■ Try it:
Read through the listing, and wherever a line holds the word "will", return it.

■ Material to process:

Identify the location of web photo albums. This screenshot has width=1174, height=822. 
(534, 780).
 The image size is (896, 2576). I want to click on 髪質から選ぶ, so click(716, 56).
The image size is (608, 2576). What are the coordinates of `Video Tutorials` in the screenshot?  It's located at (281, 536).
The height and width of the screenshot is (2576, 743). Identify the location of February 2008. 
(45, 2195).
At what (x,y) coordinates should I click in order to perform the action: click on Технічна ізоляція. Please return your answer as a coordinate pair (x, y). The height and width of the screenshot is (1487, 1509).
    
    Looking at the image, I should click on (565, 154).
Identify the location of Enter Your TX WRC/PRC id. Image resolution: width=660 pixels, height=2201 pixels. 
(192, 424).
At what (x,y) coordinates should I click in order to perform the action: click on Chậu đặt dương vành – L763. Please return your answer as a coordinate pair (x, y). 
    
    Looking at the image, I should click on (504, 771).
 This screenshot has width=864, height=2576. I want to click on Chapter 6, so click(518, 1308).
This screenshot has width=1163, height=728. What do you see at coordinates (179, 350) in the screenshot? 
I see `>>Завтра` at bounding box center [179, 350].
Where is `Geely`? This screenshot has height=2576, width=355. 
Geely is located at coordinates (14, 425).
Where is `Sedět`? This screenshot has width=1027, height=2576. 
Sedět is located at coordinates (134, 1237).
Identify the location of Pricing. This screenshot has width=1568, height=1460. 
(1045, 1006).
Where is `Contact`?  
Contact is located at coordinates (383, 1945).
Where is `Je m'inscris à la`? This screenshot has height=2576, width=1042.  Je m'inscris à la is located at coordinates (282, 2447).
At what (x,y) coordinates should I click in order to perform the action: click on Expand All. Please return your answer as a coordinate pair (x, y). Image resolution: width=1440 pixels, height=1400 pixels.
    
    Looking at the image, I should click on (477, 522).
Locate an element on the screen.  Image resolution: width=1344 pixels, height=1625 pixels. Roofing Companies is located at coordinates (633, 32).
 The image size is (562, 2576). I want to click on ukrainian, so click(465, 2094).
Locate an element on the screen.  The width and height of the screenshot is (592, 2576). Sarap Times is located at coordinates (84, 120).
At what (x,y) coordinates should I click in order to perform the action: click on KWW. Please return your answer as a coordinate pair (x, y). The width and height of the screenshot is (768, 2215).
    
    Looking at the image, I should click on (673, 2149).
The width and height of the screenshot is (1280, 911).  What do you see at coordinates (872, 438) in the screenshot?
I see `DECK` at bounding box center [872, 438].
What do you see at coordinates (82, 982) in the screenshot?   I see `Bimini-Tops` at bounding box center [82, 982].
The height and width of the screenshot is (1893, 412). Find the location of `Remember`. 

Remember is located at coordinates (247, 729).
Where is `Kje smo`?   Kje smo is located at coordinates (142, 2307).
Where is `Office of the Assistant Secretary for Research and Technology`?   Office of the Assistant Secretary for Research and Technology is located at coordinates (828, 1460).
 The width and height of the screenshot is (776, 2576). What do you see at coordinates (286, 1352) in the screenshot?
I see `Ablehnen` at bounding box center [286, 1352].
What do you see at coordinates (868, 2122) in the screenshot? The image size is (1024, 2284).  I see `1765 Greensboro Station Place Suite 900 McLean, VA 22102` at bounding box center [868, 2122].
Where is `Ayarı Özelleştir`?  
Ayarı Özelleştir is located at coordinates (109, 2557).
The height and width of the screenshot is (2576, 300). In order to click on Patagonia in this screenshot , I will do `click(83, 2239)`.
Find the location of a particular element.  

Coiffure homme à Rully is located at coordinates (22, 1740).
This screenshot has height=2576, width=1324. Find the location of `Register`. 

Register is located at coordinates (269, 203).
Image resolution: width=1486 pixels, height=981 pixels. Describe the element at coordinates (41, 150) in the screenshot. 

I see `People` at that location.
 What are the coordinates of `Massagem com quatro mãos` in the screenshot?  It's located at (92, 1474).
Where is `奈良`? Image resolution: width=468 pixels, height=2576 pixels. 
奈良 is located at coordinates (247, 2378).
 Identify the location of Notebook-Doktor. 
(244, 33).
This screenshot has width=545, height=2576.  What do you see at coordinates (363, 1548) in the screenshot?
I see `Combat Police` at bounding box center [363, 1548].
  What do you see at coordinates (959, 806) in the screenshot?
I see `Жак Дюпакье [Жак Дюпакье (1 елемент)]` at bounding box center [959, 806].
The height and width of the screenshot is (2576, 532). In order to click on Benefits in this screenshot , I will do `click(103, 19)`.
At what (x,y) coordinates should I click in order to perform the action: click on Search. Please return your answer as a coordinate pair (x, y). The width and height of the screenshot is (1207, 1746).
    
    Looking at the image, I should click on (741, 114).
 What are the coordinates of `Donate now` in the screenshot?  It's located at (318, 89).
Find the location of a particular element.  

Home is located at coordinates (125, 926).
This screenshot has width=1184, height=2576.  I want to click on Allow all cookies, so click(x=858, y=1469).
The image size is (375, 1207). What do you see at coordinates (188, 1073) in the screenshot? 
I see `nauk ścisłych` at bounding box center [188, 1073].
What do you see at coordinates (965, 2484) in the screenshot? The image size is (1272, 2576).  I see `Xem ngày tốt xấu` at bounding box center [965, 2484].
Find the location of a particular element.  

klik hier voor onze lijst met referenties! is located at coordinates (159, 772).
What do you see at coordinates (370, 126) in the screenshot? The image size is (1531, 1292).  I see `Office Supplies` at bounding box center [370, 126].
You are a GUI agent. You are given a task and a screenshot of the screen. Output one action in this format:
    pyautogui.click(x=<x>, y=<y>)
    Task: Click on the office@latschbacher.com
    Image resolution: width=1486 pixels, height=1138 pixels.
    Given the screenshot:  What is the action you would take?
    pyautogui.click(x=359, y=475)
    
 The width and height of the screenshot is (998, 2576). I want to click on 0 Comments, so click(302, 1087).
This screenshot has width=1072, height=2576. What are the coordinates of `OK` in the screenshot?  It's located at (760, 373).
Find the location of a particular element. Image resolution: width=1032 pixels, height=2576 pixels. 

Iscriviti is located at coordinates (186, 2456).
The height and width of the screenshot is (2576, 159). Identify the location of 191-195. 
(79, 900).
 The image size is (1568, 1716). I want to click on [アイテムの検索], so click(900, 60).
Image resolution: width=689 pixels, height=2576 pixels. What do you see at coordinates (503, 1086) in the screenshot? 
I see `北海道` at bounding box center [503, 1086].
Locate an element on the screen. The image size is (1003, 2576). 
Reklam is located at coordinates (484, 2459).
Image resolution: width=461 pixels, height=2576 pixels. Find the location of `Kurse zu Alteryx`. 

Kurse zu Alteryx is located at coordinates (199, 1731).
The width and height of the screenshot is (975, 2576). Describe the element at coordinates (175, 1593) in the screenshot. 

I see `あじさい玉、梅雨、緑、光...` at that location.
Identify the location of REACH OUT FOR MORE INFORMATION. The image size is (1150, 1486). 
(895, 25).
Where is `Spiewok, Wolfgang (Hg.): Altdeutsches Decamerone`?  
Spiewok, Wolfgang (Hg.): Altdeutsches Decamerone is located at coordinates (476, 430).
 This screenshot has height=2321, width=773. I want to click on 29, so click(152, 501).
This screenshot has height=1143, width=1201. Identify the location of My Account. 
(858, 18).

■ Result below:
The height and width of the screenshot is (2576, 300). In order to click on Patagonia in this screenshot , I will do `click(83, 2239)`.
The height and width of the screenshot is (2576, 532). In order to click on Benefits in this screenshot , I will do `click(103, 19)`.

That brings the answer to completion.